List of Potential Liabilities
- General Liability: Let’s start with the basics. Anyone who was injured by the collapse (and remember, reports list 13 such people) could potentially sue for damages related to their injuries. That means shoppers at the Salvation Army could sue the store, even though the store itself wasn’t at fault for the collapse. In addition, folks whose property was damaged by the collapse (including anyone who had rubble fall on their car) could also sue to collect damages, though they would likely target the architect or Campbell Construction in their suit.

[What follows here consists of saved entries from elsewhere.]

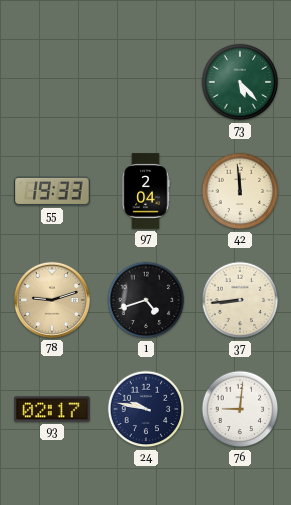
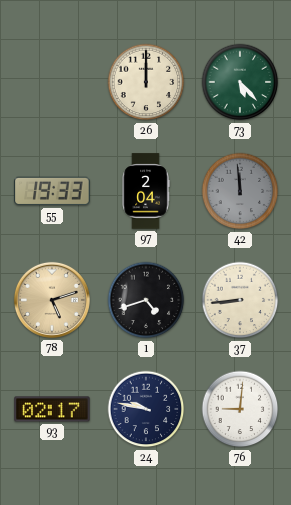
26: none -> 12:00
42 dial: cream -> grey
78: 9:12 -> 5:12
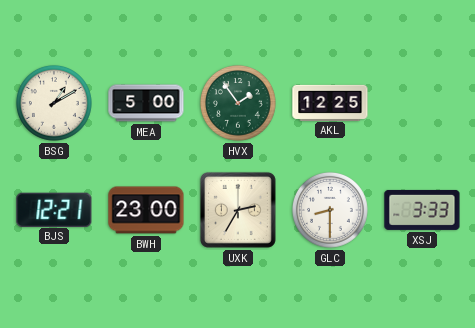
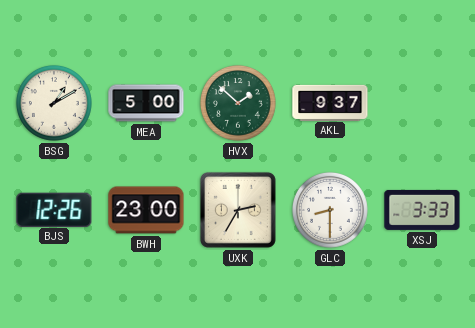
HVX: 1:54 -> 1:52
AKL: 12:25 -> 9:37
BJS: 12:21 -> 12:26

- Property Liability: The Salvation Army store hit by falling debris will no doubt file a Property Insurance claim or two to receive funds to repair its building or replace broken structures. But there’s more to the story: the AP reports that a man en route to an appointment got stopped when falling bricks landed on his truck. If that man were a properly insured small-business owner, he could file a claim with his insurance provider to cover the costs of repairing or replacing his vehicle.
- Errors & Omissions Liability: Some bystanders reportedly suggested that the Campbell Construction workers weren’t tearing down the building safely, and that a collapse was inevitable. Depending on who is ultimately found responsible for the collapse (Campbell Construction? The architect?), affected parties could very well file E&O claims to collect money for damages.
- Business Interruption: The Salvation Army (and possibly the gentleman with the damaged truck) will likely not be conducting business as usual tomorrow (or maybe for the rest of the week). Will the loss of revenue leave them unable to pay their bills? Pay their employees? Make payments on their loans? It could depend on whether or not they have any Business Interruption Insurance, which offers payments to replace revenue lost when a covered event prevents a business from operating as usual.
- Workers’ Compensation: If any of the 14 people injured or killed at the Salvation Army were employees, they and their families might have medical bills or funeral expenses to pay in the near future, and the thrift shop will likely be responsible for paying them. Luckily, if it has a Workers’ Comp policy in place, making those payments should be no problem. And what about the folks working on the collapsed building? They, too, could have suffered injuries, which would have to be covered by Campbell Construction’s or the architect’s Workers’ Compensation policies.
Business Liability Insurance: Not Something to Gamble On
If nothing else, an event like yesterday’s building collapse in Philadelphia reminds us how unpredictable the world is and how a single unexpected incident can lead to a dizzying array of liability issues. It also serves as a sobering wakeup call about how even the most careful business owners can be sidelined by an incident beyond their control – and if they don’t have adequate insurance in place when that happens, they could face serious financial losses.